__PROBLEM__:
Leaving the pictures out, print the lines from the first line of the listing through the line containing "Lieferinformationen", exactly as they read, and no others.

__MATERIAL FOR THIS EXERCISE__:
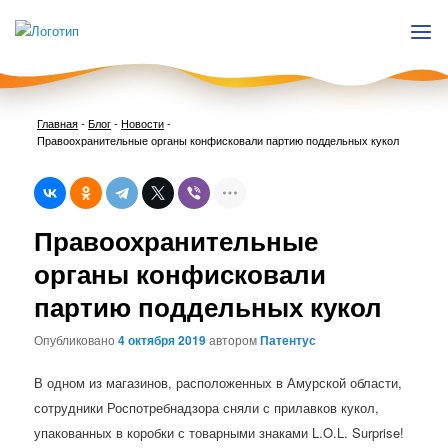
Главная
-
Блог
-
Новости
-
Правоохранительные органы конфисковали партию поддельных кукол
Нави
Правоохранительные
по
запи
органы конфисковали
партию поддельных кукол
Опубликовано
4 октября 2019
автором
Патентус
В одном из магазинов, расположенных в Амурской области,
сотрудники Роспотребнадзора сняли с прилавков кукол,
упакованных в коробки с товарными знаками L.O.L. Surprise!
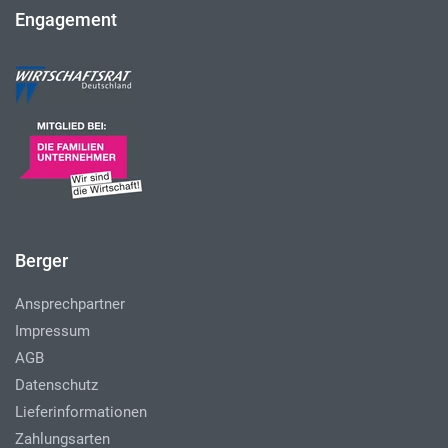
Engagement
Berger
Ansprechpartner
Impressum
AGB
Datenschutz
Lieferinformationen
Zahlungsarten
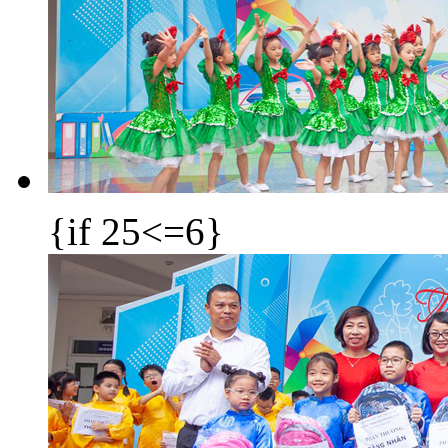
{if 25<=6}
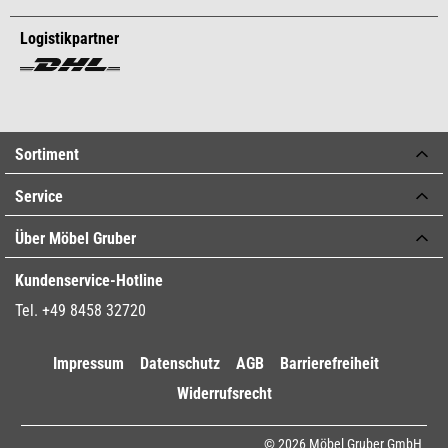
Logistikpartner
Sortiment
Service
Über Möbel Gruber
Kundenservice-Hotline
Tel. +49 8458 32720
Impressum
Datenschutz
AGB
Barrierefreiheit
Widerrufsrecht
© 2026 Möbel Gruber GmbH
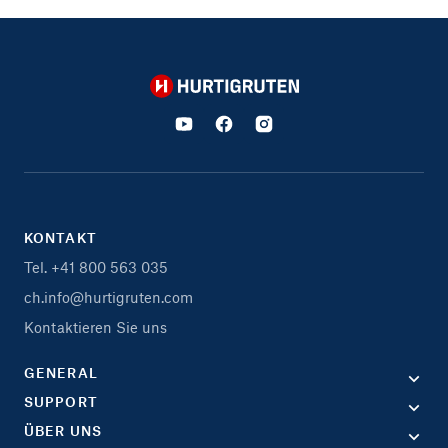
Hurtigruten
KONTAKT
Tel. +41 800 563 035
ch.info@hurtigruten.com
Kontaktieren Sie uns
GENERAL
SUPPORT
ÜBER UNS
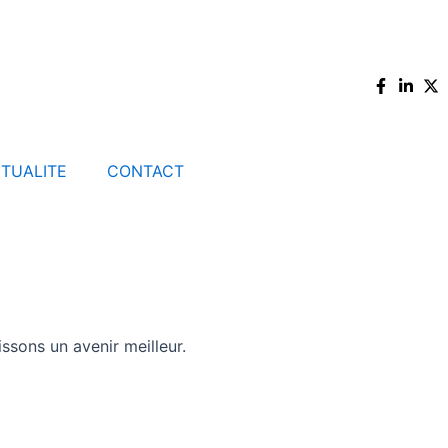
TUALITE
CONTACT
n avenir meilleur.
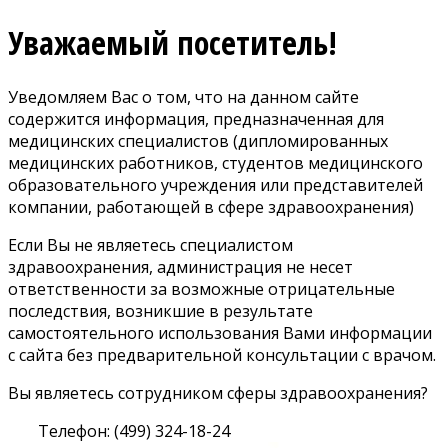
Уважаемый посетитель!
Уведомляем Вас о том, что на данном сайте
содержится информация, предназначенная для
медицинских специалистов (дипломированных
медицинских работников, студентов медицинского
образовательного учреждения или представителей
компании, работающей в сфере здравоохранения)
Если Вы не являетесь специалистом
здравоохранения, администрация не несет
ответственности за возможные отрицательные
последствия, возникшие в результате
самостоятельного использования Вами информации
с сайта без предварительной консультации с врачом.
Вы являетесь сотрудником сферы здравоохранения?
Телефон: (499) 324-18-24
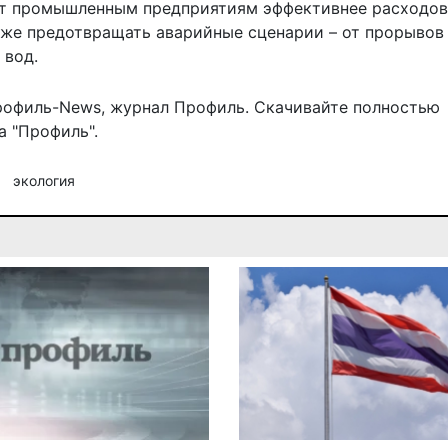
ит промышленным предприятиям эффективнее расходов
акже предотвращать аварийные сценарии – от прорывов
 вод.
рофиль-News
,
журнал Профиль
. Скачивайте полностью
 "Профиль".
экология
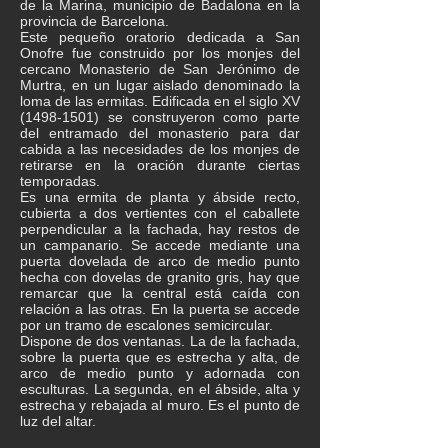
de la Marina, municipio de Badalona en la
provincia de Barcelona.
Este pequeño oratorio dedicada a San
Onofre fue construido por los monjes del
cercano Monasterio de San Jerónimo de
Murtra, en un lugar aislado denominado la
loma de las ermitas. Edificada en el siglo XV
(1498-1501)
se construyeron como parte
del entramado del monasterio para dar
cabida a las necesidades de los monjes de
retirarse en la oración durante ciertas
temporadas.
Es una ermita de planta y ábside recto,
cubierta a dos vertientes con el caballete
perpendicular a la fachada, hay restos de
un campanario. Se accede mediante una
puerta dovelada de arco de medio punto
hecha con dovelas de granito gris, hay que
remarcar que la central está caída con
relación a las otras. En la puerta se accede
por un tramo de escalones semicircular.
Dispone de dos ventanas. La de la fachada,
sobre la puerta que es estrecha y alta, de
arco de medio punto y adornada con
esculturas. La segunda, en el ábside, alta y
estrecha y rebajada al muro. Es el punto de
luz del altar.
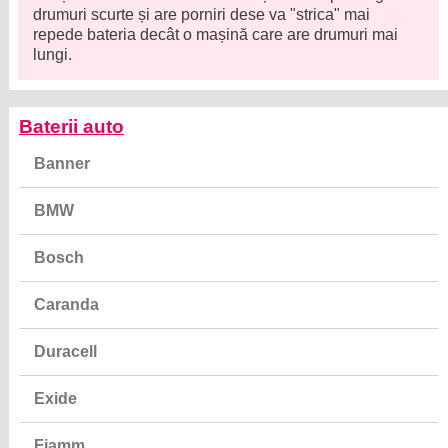
drumuri scurte și are porniri dese va "strica" mai
repede bateria decât o mașină care are drumuri mai
lungi.
Baterii auto
Banner
BMW
Bosch
Caranda
Duracell
Exide
Fiamm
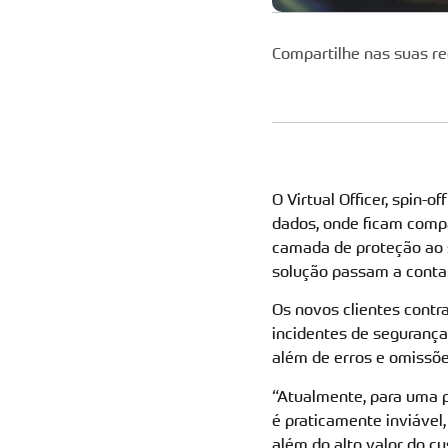
Compartilhe nas suas re
O Virtual Officer, spin-
dados, onde ficam compa
camada de proteção ao s
solução passam a contar
Os novos clientes contr
incidentes de seguranç
além de erros e omissõe
“Atualmente, para uma p
é praticamente inviável
além do alto valor do cu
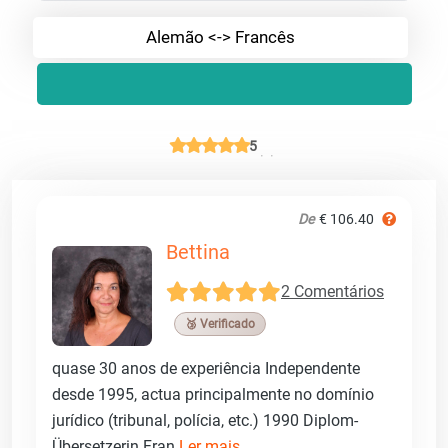
Alemão <-> Francês
5
De
€ 106.40
Bettina
2 Comentários
🥉 Verificado
quase 30 anos de experiência Independente
desde 1995, actua principalmente no domínio
jurídico (tribunal, polícia, etc.) 1990 Diplom-
Übersetzerin Fran
Ler mais ...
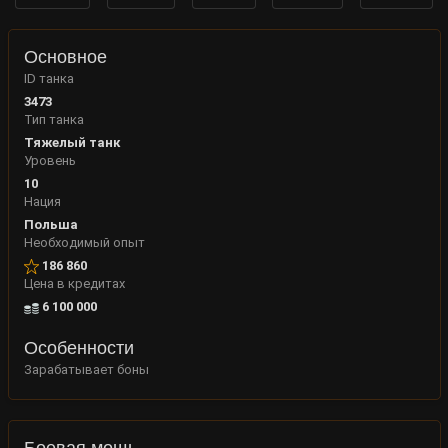
Основное
ID танка
3473
Тип танка
Тяжелый танк
Уровень
10
Нация
Польша
Необходимый опыт
186 860
Цена в кредитах
6 100 000
Особенности
Зарабатывает боны
Боевая мощь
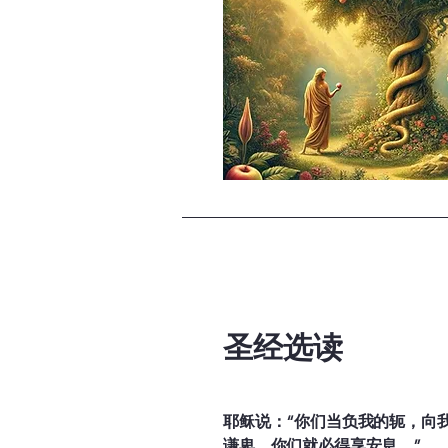
审判（罗马书 6:23
耶稣基督的救赎

耶稣基督是上帝
复活，使人类有可能重
信靠与得救

接受耶稣为救主
并不是靠行为赚取的（
永恒的盼望

圣经选读
信徒在今生能体
（约翰福音 5:24；启
福音的具体呈现：
耶稣说：“你们当负我的轭，向
谦卑，你们就必得享安息。”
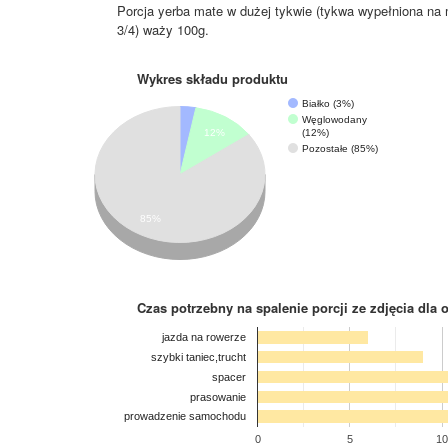
Porcja yerba mate w dużej tykwie (tykwa wypełniona na 
3/4) waży 100g.
Wykres składu produktu
Białko (3%)
Węglowodany
(12%)
12%
Pozostałe (85%)
85%
Czas potrzebny na spalenie porcji ze zdjęcia
dla 
jazda na rowerze
szybki taniec,trucht
spacer
prasowanie
prowadzenie samochodu
0
5
10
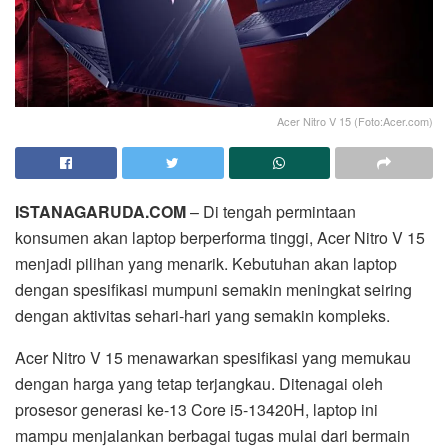
Acer Nitro V 15 (Foto:Acer.com)
ISTANAGARUDA.COM
– Di tengah permintaan
konsumen akan laptop berperforma tinggi, Acer Nitro V 15
menjadi pilihan yang menarik. Kebutuhan akan laptop
dengan spesifikasi mumpuni semakin meningkat seiring
dengan aktivitas sehari-hari yang semakin kompleks.
Acer Nitro V 15 menawarkan spesifikasi yang memukau
dengan harga yang tetap terjangkau. Ditenagai oleh
prosesor generasi ke-13 Core i5-13420H, laptop ini
mampu menjalankan berbagai tugas mulai dari bermain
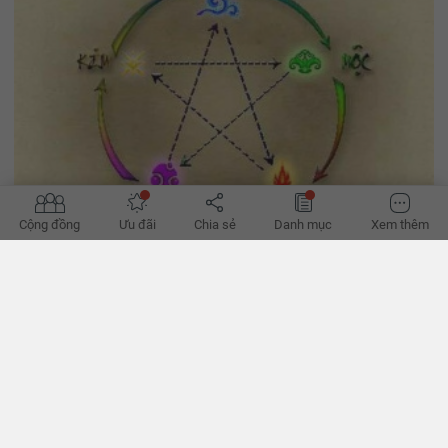
Cộng đồng
Ưu đãi
Chia sẻ
Danh mục
Xem thêm
Lựa chọn màu sắc phong thủy cho người mệnh Thủy
Mệnh Thủy biểu tượng tượng trưng của nước, là nguồn sống để mọi
vật phát triển sinh sôi. Vậy màu sắc phong thủy nào dành cho người
mệnh Thủy? Hãy cùng tìm hiểu ở bài viết dưới đây!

__EXERCISE RESULT__:
Главная
-
Блог
-
Новости
-
Правоохранительные органы конфисковали партию поддельных кукол
Нави
Правоохранительные
по
запи
органы конфисковали
партию поддельных кукол
Опубликовано
4 октября 2019
автором
Патентус
В одном из магазинов, расположенных в Амурской области,
сотрудники Роспотребнадзора сняли с прилавков кукол,
упакованных в коробки с товарными знаками L.O.L. Surprise!
Engagement
Berger
Ansprechpartner
Impressum
AGB
Datenschutz
Lieferinformationen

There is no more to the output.